Advancement of weather-related crash prediction model using nonparametric machine learning algorithms

Abstract

This paper evaluates the machine learning-based weather-related crash prediction model in Connecticut. Crash severity prediction has always been the principal focus of safety professionals and emergency responders for appropriate policy making and resource management. Over the years, different statistical methodologies (e.g., random forest, support vector machine) have been explored in various research efforts to develop efficient crash severity prediction models. As technology is advancing and computing has started becoming more efficient, machine learning-based models for crash severity prediction are being brought into light for more accurate data-driven prediction. However, some machine learning methodologies provide increased efficiency and better performance compared to others from the same genre. To explore different machine learning methodologies for crash severity prediction, this study considered two machine learning applications—random forest (RF) and bayesian additive regression trees (BART) for performance comparison. RF model produced higher prediction probabilities for determining crash severity compare to BART. The results were evaluated using various prediction probability analyses obtained from these two machine learning models and showed the model capabilities to generate prediction consistent with the observed data.
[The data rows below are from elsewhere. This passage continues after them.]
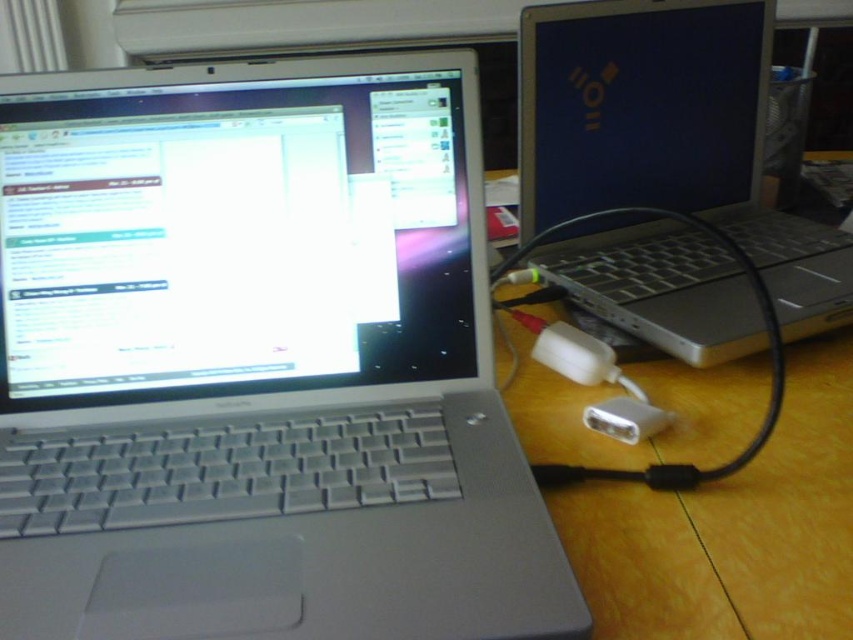 Question: Does silver metallic laptop at left appear under silver metallic laptop at right?

Choices:
 (A) no
 (B) yes

Answer: (B)

Question: Which point appears farthest from the camera in this image?

Choices:
 (A) (399, 317)
 (B) (637, 252)

Answer: (B)

Question: Is silver metallic laptop at left further to camera compared to silver metallic laptop at right?

Choices:
 (A) no
 (B) yes

Answer: (A)

Question: Which point appears farthest from the camera in this image?

Choices:
 (A) (669, 131)
 (B) (459, 468)

Answer: (A)

Question: Can you confirm if silver metallic laptop at left is thinner than silver metallic laptop at right?

Choices:
 (A) no
 (B) yes

Answer: (A) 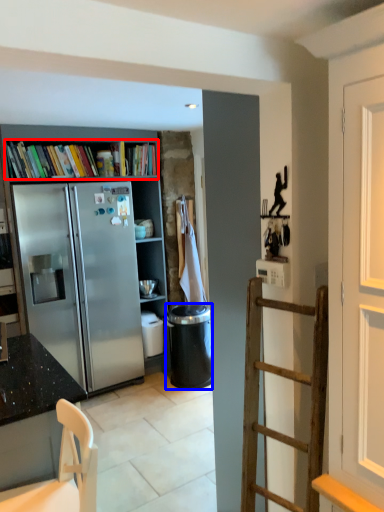 Question: Which point is closer to the camera, book (highlighted by a red box) or trash bin/can (highlighted by a blue box)?

Choices:
 (A) book
 (B) trash bin/can

Answer: (A) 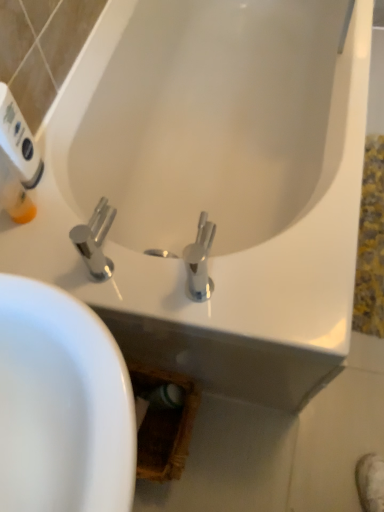 Question: Is polished chrome faucet at center wider or thinner than white plastic hand dryer at upper left?

Choices:
 (A) thin
 (B) wide

Answer: (B)

Question: In terms of height, does polished chrome faucet at center look taller or shorter compared to white plastic hand dryer at upper left?

Choices:
 (A) short
 (B) tall

Answer: (A)

Question: From a real-world perspective, relative to white plastic hand dryer at upper left, is polished chrome faucet at center vertically above or below?

Choices:
 (A) below
 (B) above

Answer: (A)

Question: In the image, is white plastic hand dryer at upper left positioned in front of or behind polished chrome faucet at center?

Choices:
 (A) front
 (B) behind

Answer: (B)

Question: Considering the positions of point (34, 142) and point (110, 209), is point (34, 142) closer or farther from the camera than point (110, 209)?

Choices:
 (A) closer
 (B) farther

Answer: (B)

Question: Is white plastic hand dryer at upper left wider or thinner than polished chrome faucet at center?

Choices:
 (A) thin
 (B) wide

Answer: (A)

Question: Based on their sizes in the image, would you say white plastic hand dryer at upper left is bigger or smaller than polished chrome faucet at center?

We found the performance of the RF model to be highly promising with a higher skill score (0.73) than BART (0.61). Overall, our findings demonstrate the robust performances of the RF algorithm in predicting weather-related crashes. The analysis of this study confirms that stakeholders can use weather-related RF model with confidence to obtain a better prediction of crash severity that enables them to facilitate appropriate emergency responses and support essential preemptive measures.